Relation sexuelle à 11 ans: ce n’est pas à la rue de rendre justice
Palais de justice de Pontoise dans le Val-d'Oise. SIPA. 00581831_000008

L’opinion publique française, ou plutôt ceux qui la font et qui la manipulent, n’aime pas la justice. Culturellement, dans notre pays de vieille tradition administrative, et depuis longtemps, on préfère l’ordre à la justice. Un désordre est plus grave qu’un innocent en prison.

L’affaire dite « de Pontoise » en est une nouvelle démonstration. Ameuté par un article publié dans Mediapart, une clameur a parcouru médias et réseaux avec une violence invraisemblable. On a asséné à l’opinion un scénario selon lequel un homme de 28 ans aurait violé une fillette de 11 ans, mais que le parquet refuserait de le poursuivre pour viol, ayant demandé son renvoi en correctionnelle pour de « simples abus sexuels ». Avec le résumé sommaire que l’on trouve en tête d’une pétition rédigée par des gens qui ne connaissent rien du dossier et que leur ignorance aurait dû pousser à garder leur sang-froid : «Malgré une plainte pour viol, un homme de 28 ans est aujourd’hui jugé pour atteinte sexuelle et non pour VIOL au prétexte que l’enfant serait consentante ! »

Se souvenir de Jacqueline Sauvage…

Cette présentation est simplement complètement fausse. Ceux qui ont lancé l’opération le savent très bien car l’objectif est clair, comme dans l’affaire Sauvage de triste mémoire, il s’agit de faire pression sur la justice et, à défaut d’y réussir, d’obtenir du législateur l’adoption de textes délirants permettant d’assouvir l’envie compulsive de pénal. Hier la « légitime défense différée » aujourd’hui « la présomption irréfragable en matière pénale » (au secours !).

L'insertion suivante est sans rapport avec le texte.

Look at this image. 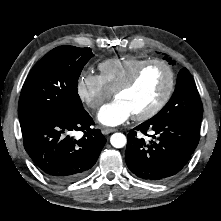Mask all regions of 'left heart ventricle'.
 <instances>
[{
    "label": "left heart ventricle",
    "instance_id": "obj_1",
    "mask_svg": "<svg viewBox=\"0 0 221 221\" xmlns=\"http://www.w3.org/2000/svg\"><path fill=\"white\" fill-rule=\"evenodd\" d=\"M167 83L168 75L165 69L159 65H152L143 72L133 87L119 94L117 99L122 100L130 108L132 115L140 114L158 101Z\"/></svg>",
    "mask_w": 221,
    "mask_h": 221
}]
</instances>
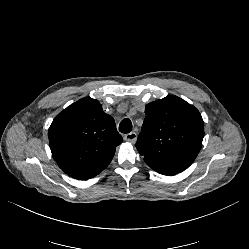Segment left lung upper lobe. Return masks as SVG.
Wrapping results in <instances>:
<instances>
[{
  "mask_svg": "<svg viewBox=\"0 0 249 249\" xmlns=\"http://www.w3.org/2000/svg\"><path fill=\"white\" fill-rule=\"evenodd\" d=\"M136 147L154 169L179 173L195 160L202 146L204 123L198 109L169 95L145 107Z\"/></svg>",
  "mask_w": 249,
  "mask_h": 249,
  "instance_id": "5c2ea615",
  "label": "left lung upper lobe"
}]
</instances>
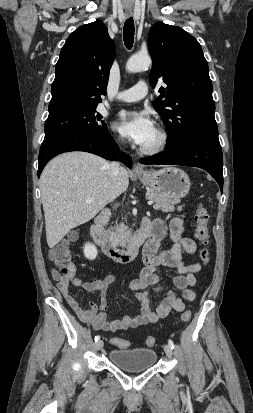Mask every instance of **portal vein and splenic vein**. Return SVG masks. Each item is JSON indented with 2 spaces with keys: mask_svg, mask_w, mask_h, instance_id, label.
I'll use <instances>...</instances> for the list:
<instances>
[{
  "mask_svg": "<svg viewBox=\"0 0 253 413\" xmlns=\"http://www.w3.org/2000/svg\"><path fill=\"white\" fill-rule=\"evenodd\" d=\"M93 199H94V198H89V199L86 200V202H91V201H93ZM147 204H148V205H152V204H153V201H152V200H149V201L147 202Z\"/></svg>",
  "mask_w": 253,
  "mask_h": 413,
  "instance_id": "18ae733b",
  "label": "portal vein and splenic vein"
}]
</instances>
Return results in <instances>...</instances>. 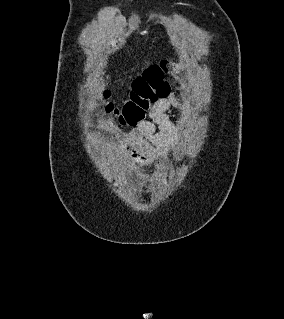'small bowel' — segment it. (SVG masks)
<instances>
[{
  "mask_svg": "<svg viewBox=\"0 0 284 319\" xmlns=\"http://www.w3.org/2000/svg\"><path fill=\"white\" fill-rule=\"evenodd\" d=\"M170 108L182 110L183 100L175 95L160 99L150 112V120L139 123L127 136L126 149L133 165L150 168L168 154V147L178 136L176 124L168 115Z\"/></svg>",
  "mask_w": 284,
  "mask_h": 319,
  "instance_id": "c3829d8e",
  "label": "small bowel"
}]
</instances>
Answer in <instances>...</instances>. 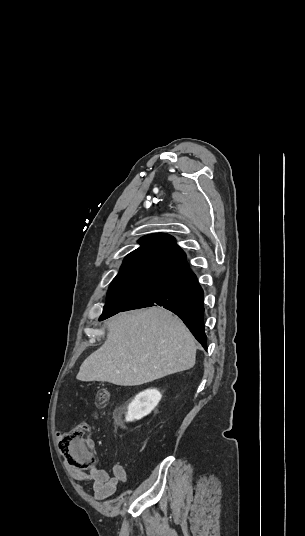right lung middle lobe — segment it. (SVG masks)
I'll return each mask as SVG.
<instances>
[{
  "mask_svg": "<svg viewBox=\"0 0 305 536\" xmlns=\"http://www.w3.org/2000/svg\"><path fill=\"white\" fill-rule=\"evenodd\" d=\"M163 279L164 277L160 276L115 277L108 289L107 302L99 320L106 316H112L128 307Z\"/></svg>",
  "mask_w": 305,
  "mask_h": 536,
  "instance_id": "dd1d6c3e",
  "label": "right lung middle lobe"
}]
</instances>
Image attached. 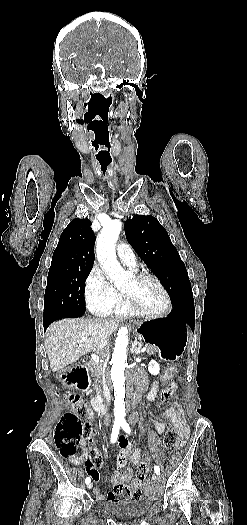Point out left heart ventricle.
<instances>
[{
  "mask_svg": "<svg viewBox=\"0 0 247 525\" xmlns=\"http://www.w3.org/2000/svg\"><path fill=\"white\" fill-rule=\"evenodd\" d=\"M122 290L134 294L150 310H158L165 304L163 292L157 284L149 278L136 280L131 277L123 286Z\"/></svg>",
  "mask_w": 247,
  "mask_h": 525,
  "instance_id": "left-heart-ventricle-1",
  "label": "left heart ventricle"
}]
</instances>
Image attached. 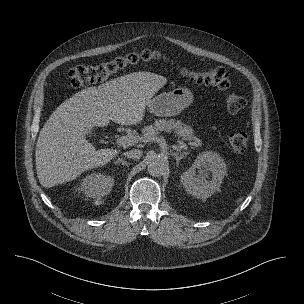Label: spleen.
Wrapping results in <instances>:
<instances>
[{"mask_svg": "<svg viewBox=\"0 0 304 304\" xmlns=\"http://www.w3.org/2000/svg\"><path fill=\"white\" fill-rule=\"evenodd\" d=\"M243 200V197L238 198L237 204L240 203Z\"/></svg>", "mask_w": 304, "mask_h": 304, "instance_id": "3e777b00", "label": "spleen"}]
</instances>
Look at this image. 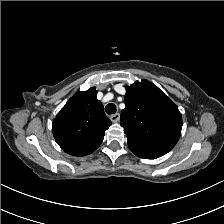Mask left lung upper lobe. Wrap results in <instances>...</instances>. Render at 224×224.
Here are the masks:
<instances>
[{
    "instance_id": "1",
    "label": "left lung upper lobe",
    "mask_w": 224,
    "mask_h": 224,
    "mask_svg": "<svg viewBox=\"0 0 224 224\" xmlns=\"http://www.w3.org/2000/svg\"><path fill=\"white\" fill-rule=\"evenodd\" d=\"M125 105L120 124L132 152L158 158L175 146L182 116L156 85L142 80L126 87Z\"/></svg>"
}]
</instances>
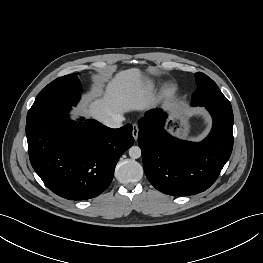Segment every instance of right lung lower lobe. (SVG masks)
Segmentation results:
<instances>
[{"instance_id": "98d812e1", "label": "right lung lower lobe", "mask_w": 263, "mask_h": 263, "mask_svg": "<svg viewBox=\"0 0 263 263\" xmlns=\"http://www.w3.org/2000/svg\"><path fill=\"white\" fill-rule=\"evenodd\" d=\"M70 107L54 106L26 123L29 158L55 194L86 200L110 185L117 161L134 143L132 125L111 129L95 120L71 121Z\"/></svg>"}]
</instances>
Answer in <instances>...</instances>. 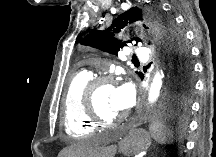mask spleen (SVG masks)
Instances as JSON below:
<instances>
[{
	"instance_id": "obj_1",
	"label": "spleen",
	"mask_w": 216,
	"mask_h": 157,
	"mask_svg": "<svg viewBox=\"0 0 216 157\" xmlns=\"http://www.w3.org/2000/svg\"><path fill=\"white\" fill-rule=\"evenodd\" d=\"M150 133L152 138L159 144H171L173 136L169 130L160 122H153L150 125Z\"/></svg>"
}]
</instances>
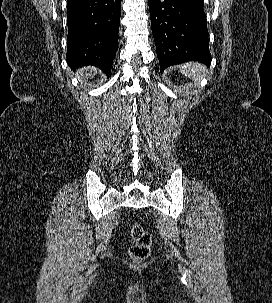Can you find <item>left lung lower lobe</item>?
<instances>
[{
	"label": "left lung lower lobe",
	"mask_w": 272,
	"mask_h": 303,
	"mask_svg": "<svg viewBox=\"0 0 272 303\" xmlns=\"http://www.w3.org/2000/svg\"><path fill=\"white\" fill-rule=\"evenodd\" d=\"M160 71L182 62L211 63L204 0H148Z\"/></svg>",
	"instance_id": "obj_1"
}]
</instances>
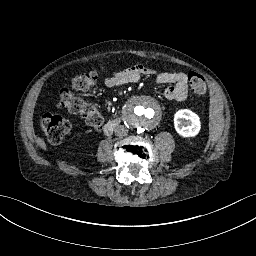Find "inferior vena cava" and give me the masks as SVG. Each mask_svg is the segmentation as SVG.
<instances>
[{
    "mask_svg": "<svg viewBox=\"0 0 256 256\" xmlns=\"http://www.w3.org/2000/svg\"><path fill=\"white\" fill-rule=\"evenodd\" d=\"M129 132V129L123 125H118L115 128V135L122 137V136H126Z\"/></svg>",
    "mask_w": 256,
    "mask_h": 256,
    "instance_id": "1",
    "label": "inferior vena cava"
}]
</instances>
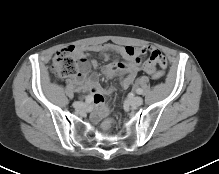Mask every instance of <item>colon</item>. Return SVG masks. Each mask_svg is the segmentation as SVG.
<instances>
[{"label": "colon", "instance_id": "5ec220e1", "mask_svg": "<svg viewBox=\"0 0 219 174\" xmlns=\"http://www.w3.org/2000/svg\"><path fill=\"white\" fill-rule=\"evenodd\" d=\"M78 70V60L73 55V49L68 47L59 50L53 58L52 71L56 77L63 78L75 74ZM153 79L161 81L164 78L163 71H157L153 74ZM111 120L104 121L102 128L109 130L112 127Z\"/></svg>", "mask_w": 219, "mask_h": 174}]
</instances>
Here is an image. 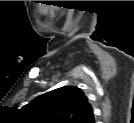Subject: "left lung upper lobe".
I'll use <instances>...</instances> for the list:
<instances>
[{"mask_svg": "<svg viewBox=\"0 0 134 123\" xmlns=\"http://www.w3.org/2000/svg\"><path fill=\"white\" fill-rule=\"evenodd\" d=\"M41 120L55 123H94L93 110L76 86L61 87L40 95L25 106Z\"/></svg>", "mask_w": 134, "mask_h": 123, "instance_id": "left-lung-upper-lobe-1", "label": "left lung upper lobe"}]
</instances>
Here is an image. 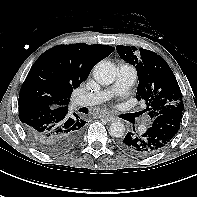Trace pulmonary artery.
Instances as JSON below:
<instances>
[{"label":"pulmonary artery","mask_w":197,"mask_h":197,"mask_svg":"<svg viewBox=\"0 0 197 197\" xmlns=\"http://www.w3.org/2000/svg\"><path fill=\"white\" fill-rule=\"evenodd\" d=\"M137 78L135 67L121 64L118 68L117 78L114 85L104 91L85 93L77 98V104L81 106H93L108 100L113 94L121 93L130 88ZM141 132L146 131V125L140 127Z\"/></svg>","instance_id":"pulmonary-artery-1"}]
</instances>
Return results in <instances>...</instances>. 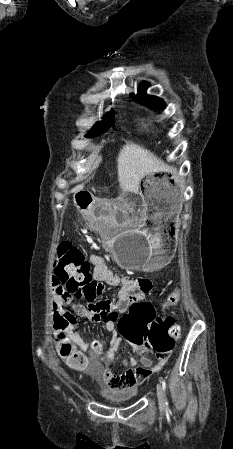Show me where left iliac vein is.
<instances>
[{
	"instance_id": "obj_1",
	"label": "left iliac vein",
	"mask_w": 233,
	"mask_h": 449,
	"mask_svg": "<svg viewBox=\"0 0 233 449\" xmlns=\"http://www.w3.org/2000/svg\"><path fill=\"white\" fill-rule=\"evenodd\" d=\"M157 397H158L159 408L164 409L165 401H164L163 389L160 384L157 385Z\"/></svg>"
}]
</instances>
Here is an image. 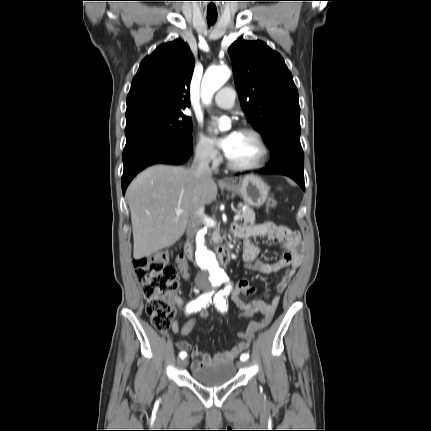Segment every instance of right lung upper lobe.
<instances>
[{
  "label": "right lung upper lobe",
  "instance_id": "right-lung-upper-lobe-1",
  "mask_svg": "<svg viewBox=\"0 0 431 431\" xmlns=\"http://www.w3.org/2000/svg\"><path fill=\"white\" fill-rule=\"evenodd\" d=\"M195 66L187 43L176 39L145 57L127 96L126 119L151 112L184 111Z\"/></svg>",
  "mask_w": 431,
  "mask_h": 431
}]
</instances>
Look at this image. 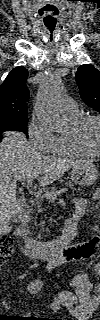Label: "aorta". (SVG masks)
I'll use <instances>...</instances> for the list:
<instances>
[{
  "label": "aorta",
  "instance_id": "762f6f07",
  "mask_svg": "<svg viewBox=\"0 0 100 320\" xmlns=\"http://www.w3.org/2000/svg\"><path fill=\"white\" fill-rule=\"evenodd\" d=\"M61 80L56 75H49L40 85L36 113L39 120L51 130L57 131L66 127L67 120L58 108V100L62 95Z\"/></svg>",
  "mask_w": 100,
  "mask_h": 320
}]
</instances>
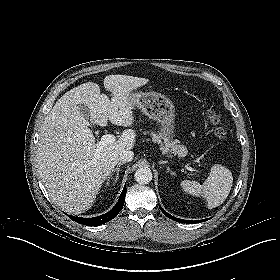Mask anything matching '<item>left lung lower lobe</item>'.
<instances>
[{
	"label": "left lung lower lobe",
	"mask_w": 280,
	"mask_h": 280,
	"mask_svg": "<svg viewBox=\"0 0 280 280\" xmlns=\"http://www.w3.org/2000/svg\"><path fill=\"white\" fill-rule=\"evenodd\" d=\"M161 211L164 213L165 216H167L168 218L174 220V221H177V222H180V223H199V222H203L205 221L206 219H203V220H197V221H188V220H183V219H179V218H176V217H173L172 215L168 214L164 209H162L160 207Z\"/></svg>",
	"instance_id": "0a47b994"
}]
</instances>
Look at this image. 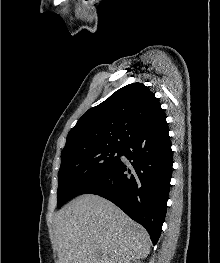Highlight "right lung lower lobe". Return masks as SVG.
I'll return each mask as SVG.
<instances>
[{
    "label": "right lung lower lobe",
    "instance_id": "right-lung-lower-lobe-1",
    "mask_svg": "<svg viewBox=\"0 0 220 263\" xmlns=\"http://www.w3.org/2000/svg\"><path fill=\"white\" fill-rule=\"evenodd\" d=\"M172 154L168 131L157 138L135 139L123 148L130 164L120 159L80 194H96L116 204L149 232L156 245L166 215Z\"/></svg>",
    "mask_w": 220,
    "mask_h": 263
}]
</instances>
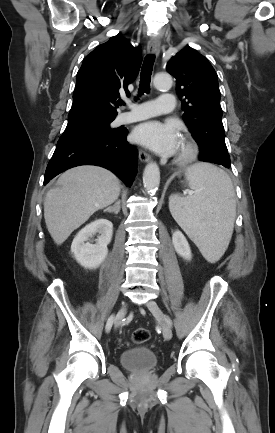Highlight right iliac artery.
I'll return each instance as SVG.
<instances>
[{
    "instance_id": "82829eb1",
    "label": "right iliac artery",
    "mask_w": 275,
    "mask_h": 433,
    "mask_svg": "<svg viewBox=\"0 0 275 433\" xmlns=\"http://www.w3.org/2000/svg\"><path fill=\"white\" fill-rule=\"evenodd\" d=\"M113 321H114V315H111V316L108 318V321H107V324H106V331H107V332L110 331V329H111V327H112V324H113Z\"/></svg>"
}]
</instances>
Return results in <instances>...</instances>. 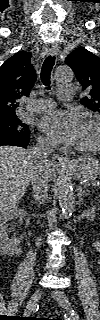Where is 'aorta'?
Listing matches in <instances>:
<instances>
[{"label":"aorta","instance_id":"obj_1","mask_svg":"<svg viewBox=\"0 0 100 320\" xmlns=\"http://www.w3.org/2000/svg\"><path fill=\"white\" fill-rule=\"evenodd\" d=\"M73 78V71L68 66H60L56 69L55 79L57 82H69ZM56 196L59 205L62 209V215L68 219L73 211L75 205V197L71 183L65 178H60L56 187Z\"/></svg>","mask_w":100,"mask_h":320}]
</instances>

Dans l’affaire Sauvage, en martelant un mensonge avéré, le lobby féministe a obtenu de François Hollande l’élargissement d’une personne reconnue coupable de meurtre par deux cours d’assises successives. Les moyens sont les mêmes, et l’objectif premier également, contourner la justice. Soit en la forçant à céder à la pression, soit à obtenir du pouvoir politique la possibilité d’assouvir leurs passions. Et pour cela, en utilisant sans vergogne mensonge et émotion, on n’hésite pas à instrumentaliser une opinion publique chauffée à blanc, dont on a une idée lorsque l’on parcourt les réseaux.

Comme d’habitude, s’agissant de lynchage médiatique, la foule y arbore sa sale gueule. N’ayant absolument aucune leçon à recevoir de qui que ce soit, en matière de protection de l’enfance, que ce soit pour des raisons personnelles et professionnelles, je suis d’autant plus à l’aise pour appeler à la raison, bien que l’appel au calme dans ce hourvari soit difficile. Être traîné dans la boue et qualifié sur les réseaux d’avocat, souteneur et complice des pédophiles, pédophile lui-même et « last but not least » de sataniste (!) ne me fera pas varier. La rue a peut-être abattu le nazisme, mais ce n’est pas le lieu où une société civilisée rend la justice.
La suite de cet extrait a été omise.